[INPUT RECORDS]:
◇ ◇ ◇ ◇ ◇

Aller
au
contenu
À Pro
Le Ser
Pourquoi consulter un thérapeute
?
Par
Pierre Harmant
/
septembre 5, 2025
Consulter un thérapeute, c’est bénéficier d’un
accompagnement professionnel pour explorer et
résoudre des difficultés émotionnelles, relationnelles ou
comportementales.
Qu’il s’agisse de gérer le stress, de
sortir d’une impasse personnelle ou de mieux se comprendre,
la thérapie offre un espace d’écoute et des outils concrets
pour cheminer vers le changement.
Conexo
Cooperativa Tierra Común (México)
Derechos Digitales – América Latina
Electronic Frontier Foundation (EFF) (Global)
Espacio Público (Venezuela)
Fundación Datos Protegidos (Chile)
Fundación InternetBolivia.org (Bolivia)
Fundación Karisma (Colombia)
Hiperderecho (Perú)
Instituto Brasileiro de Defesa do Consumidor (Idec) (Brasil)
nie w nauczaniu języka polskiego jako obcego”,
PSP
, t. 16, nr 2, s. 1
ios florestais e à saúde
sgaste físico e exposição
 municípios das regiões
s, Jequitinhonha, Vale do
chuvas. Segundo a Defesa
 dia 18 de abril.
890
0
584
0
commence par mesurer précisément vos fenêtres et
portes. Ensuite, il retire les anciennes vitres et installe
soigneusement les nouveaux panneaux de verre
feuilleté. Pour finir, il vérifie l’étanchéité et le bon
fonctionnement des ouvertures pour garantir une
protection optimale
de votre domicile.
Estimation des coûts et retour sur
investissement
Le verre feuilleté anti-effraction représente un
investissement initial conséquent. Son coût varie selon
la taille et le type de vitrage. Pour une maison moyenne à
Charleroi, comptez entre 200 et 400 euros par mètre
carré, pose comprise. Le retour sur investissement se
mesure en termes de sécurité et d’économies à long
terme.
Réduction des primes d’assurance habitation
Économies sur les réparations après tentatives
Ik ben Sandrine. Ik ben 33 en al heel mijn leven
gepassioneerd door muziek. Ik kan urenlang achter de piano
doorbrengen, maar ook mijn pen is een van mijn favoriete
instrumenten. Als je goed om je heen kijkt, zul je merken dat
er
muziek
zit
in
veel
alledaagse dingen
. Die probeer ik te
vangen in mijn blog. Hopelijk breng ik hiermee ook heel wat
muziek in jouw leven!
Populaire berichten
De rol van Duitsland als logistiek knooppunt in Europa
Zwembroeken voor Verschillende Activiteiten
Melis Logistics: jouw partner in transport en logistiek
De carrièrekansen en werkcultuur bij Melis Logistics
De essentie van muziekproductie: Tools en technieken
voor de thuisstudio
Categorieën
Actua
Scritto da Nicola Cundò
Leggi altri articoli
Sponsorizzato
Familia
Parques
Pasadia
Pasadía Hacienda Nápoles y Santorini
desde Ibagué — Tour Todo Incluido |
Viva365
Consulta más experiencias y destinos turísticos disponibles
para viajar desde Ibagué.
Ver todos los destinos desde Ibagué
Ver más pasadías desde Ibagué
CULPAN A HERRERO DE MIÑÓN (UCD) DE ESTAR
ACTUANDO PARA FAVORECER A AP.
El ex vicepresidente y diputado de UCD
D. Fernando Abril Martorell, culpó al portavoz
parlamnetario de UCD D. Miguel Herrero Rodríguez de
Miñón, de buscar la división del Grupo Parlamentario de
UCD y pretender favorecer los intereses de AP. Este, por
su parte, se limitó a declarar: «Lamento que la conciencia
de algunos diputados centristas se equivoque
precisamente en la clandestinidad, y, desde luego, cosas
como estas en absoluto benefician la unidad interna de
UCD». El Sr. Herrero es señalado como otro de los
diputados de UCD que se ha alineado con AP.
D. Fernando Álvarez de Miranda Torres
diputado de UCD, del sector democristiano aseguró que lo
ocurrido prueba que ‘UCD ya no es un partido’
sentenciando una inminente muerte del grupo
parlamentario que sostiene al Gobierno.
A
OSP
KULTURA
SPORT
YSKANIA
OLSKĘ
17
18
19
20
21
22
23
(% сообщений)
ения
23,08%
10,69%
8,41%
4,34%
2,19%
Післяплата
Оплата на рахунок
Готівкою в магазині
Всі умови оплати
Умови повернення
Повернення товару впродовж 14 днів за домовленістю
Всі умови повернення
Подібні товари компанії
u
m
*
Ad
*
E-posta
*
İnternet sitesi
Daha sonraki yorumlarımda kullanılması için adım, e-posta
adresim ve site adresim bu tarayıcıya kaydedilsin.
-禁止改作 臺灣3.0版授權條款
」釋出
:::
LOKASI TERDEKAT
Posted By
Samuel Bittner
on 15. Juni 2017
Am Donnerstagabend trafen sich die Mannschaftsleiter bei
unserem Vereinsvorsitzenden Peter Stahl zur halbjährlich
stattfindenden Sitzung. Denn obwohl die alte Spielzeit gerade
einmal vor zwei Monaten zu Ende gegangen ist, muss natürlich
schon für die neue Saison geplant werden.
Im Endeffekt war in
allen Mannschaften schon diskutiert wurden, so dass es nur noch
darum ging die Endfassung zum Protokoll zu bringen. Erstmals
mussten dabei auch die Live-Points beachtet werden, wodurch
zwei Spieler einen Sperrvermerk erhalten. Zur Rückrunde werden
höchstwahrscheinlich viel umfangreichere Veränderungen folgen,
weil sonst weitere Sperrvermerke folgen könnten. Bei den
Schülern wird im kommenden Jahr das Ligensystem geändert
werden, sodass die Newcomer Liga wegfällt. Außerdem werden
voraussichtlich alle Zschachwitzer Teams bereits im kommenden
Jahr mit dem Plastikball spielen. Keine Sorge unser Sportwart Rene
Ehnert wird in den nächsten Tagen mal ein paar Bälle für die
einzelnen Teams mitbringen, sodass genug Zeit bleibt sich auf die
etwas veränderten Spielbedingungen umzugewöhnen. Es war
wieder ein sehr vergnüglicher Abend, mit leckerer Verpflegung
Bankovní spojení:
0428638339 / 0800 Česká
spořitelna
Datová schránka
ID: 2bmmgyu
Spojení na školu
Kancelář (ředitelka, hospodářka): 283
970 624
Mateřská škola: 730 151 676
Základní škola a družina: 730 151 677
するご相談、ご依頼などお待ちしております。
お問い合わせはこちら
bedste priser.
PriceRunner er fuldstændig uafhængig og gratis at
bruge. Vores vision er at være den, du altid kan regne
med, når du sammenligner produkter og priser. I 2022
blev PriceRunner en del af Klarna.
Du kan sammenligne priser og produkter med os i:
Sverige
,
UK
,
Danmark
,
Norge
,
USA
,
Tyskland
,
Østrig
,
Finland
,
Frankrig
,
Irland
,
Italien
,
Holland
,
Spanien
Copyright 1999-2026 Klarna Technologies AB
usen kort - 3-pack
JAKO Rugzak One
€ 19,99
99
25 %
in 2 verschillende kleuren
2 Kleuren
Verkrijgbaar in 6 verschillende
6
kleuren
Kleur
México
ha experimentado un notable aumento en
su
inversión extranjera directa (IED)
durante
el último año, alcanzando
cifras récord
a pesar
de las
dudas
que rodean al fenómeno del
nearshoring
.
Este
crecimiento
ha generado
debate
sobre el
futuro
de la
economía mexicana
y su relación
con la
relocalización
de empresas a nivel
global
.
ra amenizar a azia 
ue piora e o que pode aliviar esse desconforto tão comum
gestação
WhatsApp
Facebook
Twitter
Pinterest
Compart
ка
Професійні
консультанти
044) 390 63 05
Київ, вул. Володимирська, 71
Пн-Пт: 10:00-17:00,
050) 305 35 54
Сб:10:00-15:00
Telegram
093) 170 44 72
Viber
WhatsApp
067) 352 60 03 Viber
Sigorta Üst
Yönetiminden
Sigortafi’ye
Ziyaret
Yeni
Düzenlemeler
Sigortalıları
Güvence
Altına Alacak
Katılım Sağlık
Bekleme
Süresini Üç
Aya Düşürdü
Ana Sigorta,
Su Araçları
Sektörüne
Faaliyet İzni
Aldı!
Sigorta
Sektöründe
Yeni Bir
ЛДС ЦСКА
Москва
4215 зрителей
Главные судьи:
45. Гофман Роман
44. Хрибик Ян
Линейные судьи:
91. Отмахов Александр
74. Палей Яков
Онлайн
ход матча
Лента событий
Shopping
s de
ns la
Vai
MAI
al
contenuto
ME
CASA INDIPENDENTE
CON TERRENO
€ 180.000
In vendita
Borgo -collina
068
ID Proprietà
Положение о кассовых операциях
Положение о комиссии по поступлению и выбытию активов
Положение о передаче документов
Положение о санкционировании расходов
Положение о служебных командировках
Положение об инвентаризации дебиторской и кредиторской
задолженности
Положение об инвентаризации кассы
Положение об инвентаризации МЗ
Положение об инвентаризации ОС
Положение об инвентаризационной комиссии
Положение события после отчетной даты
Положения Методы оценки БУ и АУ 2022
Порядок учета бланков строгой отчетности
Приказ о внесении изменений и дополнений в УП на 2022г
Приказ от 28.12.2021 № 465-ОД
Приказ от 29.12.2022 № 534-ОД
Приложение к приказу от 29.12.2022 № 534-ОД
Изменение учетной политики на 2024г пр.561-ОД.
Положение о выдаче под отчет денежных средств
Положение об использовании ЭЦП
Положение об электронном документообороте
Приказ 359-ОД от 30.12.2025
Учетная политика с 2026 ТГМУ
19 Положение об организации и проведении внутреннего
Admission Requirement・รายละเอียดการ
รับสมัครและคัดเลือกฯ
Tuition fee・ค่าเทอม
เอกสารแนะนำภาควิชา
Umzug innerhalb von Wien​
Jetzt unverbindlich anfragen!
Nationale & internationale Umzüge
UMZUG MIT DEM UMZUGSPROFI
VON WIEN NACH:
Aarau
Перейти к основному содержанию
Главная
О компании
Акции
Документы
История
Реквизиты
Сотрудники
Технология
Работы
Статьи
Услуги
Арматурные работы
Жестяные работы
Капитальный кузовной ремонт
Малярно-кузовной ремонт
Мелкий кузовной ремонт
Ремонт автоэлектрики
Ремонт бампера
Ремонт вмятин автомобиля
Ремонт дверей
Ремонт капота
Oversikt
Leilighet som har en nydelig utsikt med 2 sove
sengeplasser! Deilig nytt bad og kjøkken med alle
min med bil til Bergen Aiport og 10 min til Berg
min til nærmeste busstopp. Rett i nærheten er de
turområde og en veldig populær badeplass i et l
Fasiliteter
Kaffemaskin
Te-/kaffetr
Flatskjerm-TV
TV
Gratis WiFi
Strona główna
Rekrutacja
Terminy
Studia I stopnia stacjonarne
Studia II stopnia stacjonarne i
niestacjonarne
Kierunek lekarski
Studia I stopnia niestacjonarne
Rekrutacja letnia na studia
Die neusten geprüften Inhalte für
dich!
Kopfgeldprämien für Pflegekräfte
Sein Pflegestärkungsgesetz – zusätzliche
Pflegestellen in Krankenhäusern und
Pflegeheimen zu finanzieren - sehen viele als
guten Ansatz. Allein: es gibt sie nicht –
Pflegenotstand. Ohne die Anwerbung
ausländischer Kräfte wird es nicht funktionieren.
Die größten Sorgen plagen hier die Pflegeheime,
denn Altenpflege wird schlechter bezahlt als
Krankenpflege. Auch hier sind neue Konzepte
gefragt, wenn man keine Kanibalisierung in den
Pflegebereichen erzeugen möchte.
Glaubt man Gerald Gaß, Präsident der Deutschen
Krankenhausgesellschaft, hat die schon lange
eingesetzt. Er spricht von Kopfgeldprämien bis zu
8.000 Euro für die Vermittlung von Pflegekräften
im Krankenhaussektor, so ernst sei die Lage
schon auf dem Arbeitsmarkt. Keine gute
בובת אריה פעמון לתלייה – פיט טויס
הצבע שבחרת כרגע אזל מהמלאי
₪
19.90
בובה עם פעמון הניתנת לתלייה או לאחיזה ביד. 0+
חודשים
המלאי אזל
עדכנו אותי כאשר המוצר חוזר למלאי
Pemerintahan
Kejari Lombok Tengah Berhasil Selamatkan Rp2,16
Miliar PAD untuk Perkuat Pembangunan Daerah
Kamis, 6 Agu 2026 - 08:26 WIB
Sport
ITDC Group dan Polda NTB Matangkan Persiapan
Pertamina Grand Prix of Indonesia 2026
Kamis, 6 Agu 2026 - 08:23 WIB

◇ ◇ ◇ ◇ ◇

Every line above with the word "Kopfgeldprämien" belongs in the answer, copied as written.

[RESPONSE TO THE TASK]:
Kopfgeldprämien für Pflegekräfte
eingesetzt. Er spricht von Kopfgeldprämien bis zu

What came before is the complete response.